When we retired, each of us picked a place we wanted to travel to that hadn’t been possible before because of our schedule. No surprise here—I picked India. First, we signed up for a birding tour (a favorite hobby for me and a passion for Vernon) and then we arranged for a private tour that he referred to as “Mammals and Monuments”; of course, my focus in the “mammal” part was seeing tigers. At least one tiger. Accordingly, our tour included visiting five different national parks/tiger reserves—Panna, Bandhavgarh, Kanha, Pench, and Satpura. The birding tour would go to Ranthambhore and Corbett, so altogether we would be in seven well-known tiger areas. Surely, we could manage to see a tiger in at least one of these spots.
My preparations for India included putting all of Kipling’s works on my Kindle. A colleague mentioned Jim Corbett and I read his masterpiece, Man-eaters of Kumaon. But I also read John Valliant’s much more recent The Tiger: A True Story of Vengeance and Survival.
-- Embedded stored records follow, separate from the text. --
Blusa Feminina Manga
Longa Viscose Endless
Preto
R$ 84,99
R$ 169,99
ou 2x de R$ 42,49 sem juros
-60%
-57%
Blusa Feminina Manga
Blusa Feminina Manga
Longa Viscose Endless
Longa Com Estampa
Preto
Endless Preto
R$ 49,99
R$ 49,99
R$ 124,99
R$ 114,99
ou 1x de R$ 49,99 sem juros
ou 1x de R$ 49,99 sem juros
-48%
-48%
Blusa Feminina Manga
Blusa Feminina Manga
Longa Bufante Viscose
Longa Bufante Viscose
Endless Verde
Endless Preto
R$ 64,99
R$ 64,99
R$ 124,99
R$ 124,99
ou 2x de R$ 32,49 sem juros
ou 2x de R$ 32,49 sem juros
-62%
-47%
The story of a Siberian tiger who retaliates when a man steals from him was a real eye-opener—and not just because the book also included background on local culture, politics (both local and international), ecological concerns and the balance between living at near-starvation levels and being able to handily survive (perhaps for years) by killing a tiger.
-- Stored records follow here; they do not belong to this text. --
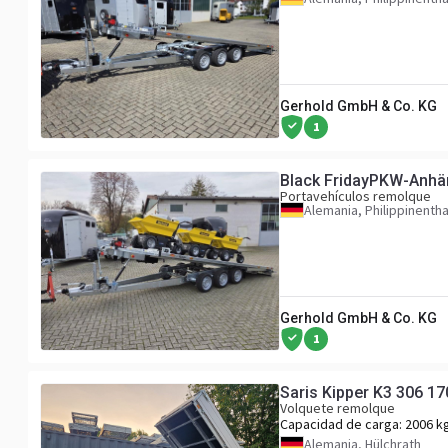
Gerhold GmbH & Co. KG
1
Black FridayPKW-Anhän
Portavehículos remolque
Alemania, Philippinentha
Gerhold GmbH & Co. KG
1
Saris Kipper K3 306 1
Volquete remolque
Capacidad de carga:
2006 k
Alemania, Hülchrath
Valliant repeatedly made the point that tigers and men are similar—both remember, analyze, organize and retaliate when a situation calls for action. One of Valliant’s sources, referring to the tiger, said, “Him all same man, only different shirt”; in other words, we and animals are all brothers and sisters under the skin.
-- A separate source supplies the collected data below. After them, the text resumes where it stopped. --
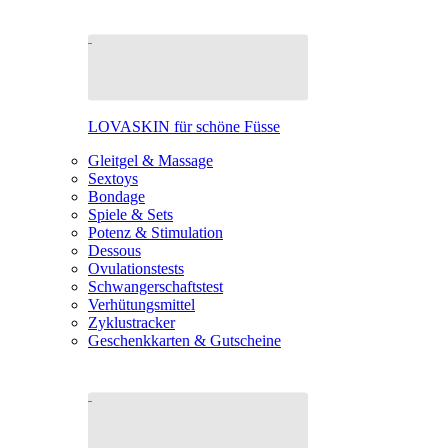
LOVASKIN für schöne Füsse
Gleitgel & Massage
Sextoys
Bondage
Spiele & Sets
Potenz & Stimulation
Dessous
Ovulationstests
Schwangerschaftstest
Verhütungsmittel
Zyklustracker
Geschenkkarten & Gutscheine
It finally happened in Bandhavgarh. We’d taken game rides day after day, straining our eyes in every direction, even though we knew we could not possibly spot one before our experienced, sharp-eyed guides. And when I saw my first wild tiger, it was surprising just how different the experience was from seeing a tiger held captive in a zoo with a moat and fence between us. Lying several yards from the road, the young female was all that a tiger should be: beautiful, regal, graceful, and powerful.
But she was also curious. She radiated curiosity as her eyes wandered over the people who were watching her. She seemed to be questioning our intent in seeking her out—wondering about us, just as we were wondering about her. Then someone whistled, and suddenly she was standing, although the movement was so fast no one actually saw her get to her feet. Then she simply walked away into the jungle and was gone. She’d seen enough of humans, but I knew I’d not seen enough of tigers. I simply had to see more.